▶ _Problem statement_: Every entry is to be transcribed as it stands. Images stay out.
START Data records
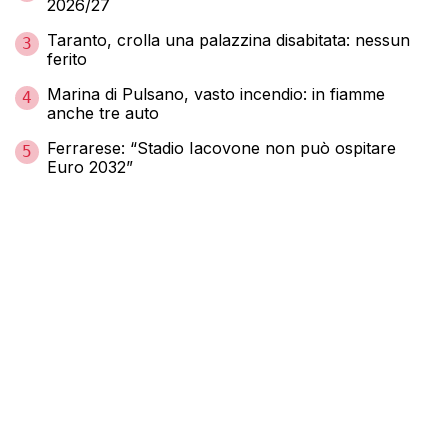
2026/27
Taranto, crolla una palazzina disabitata: nessun
3
ferito
Marina di Pulsano, vasto incendio: in fiamme
4
anche tre auto
Ferrarese: “Stadio Iacovone non può ospitare
5
Euro 2032”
END Data records
▶ _Task solution_:
2026/27
Taranto, crolla una palazzina disabitata: nessun
3
ferito
Marina di Pulsano, vasto incendio: in fiamme
4
anche tre auto
Ferrarese: “Stadio Iacovone non può ospitare
5
Euro 2032”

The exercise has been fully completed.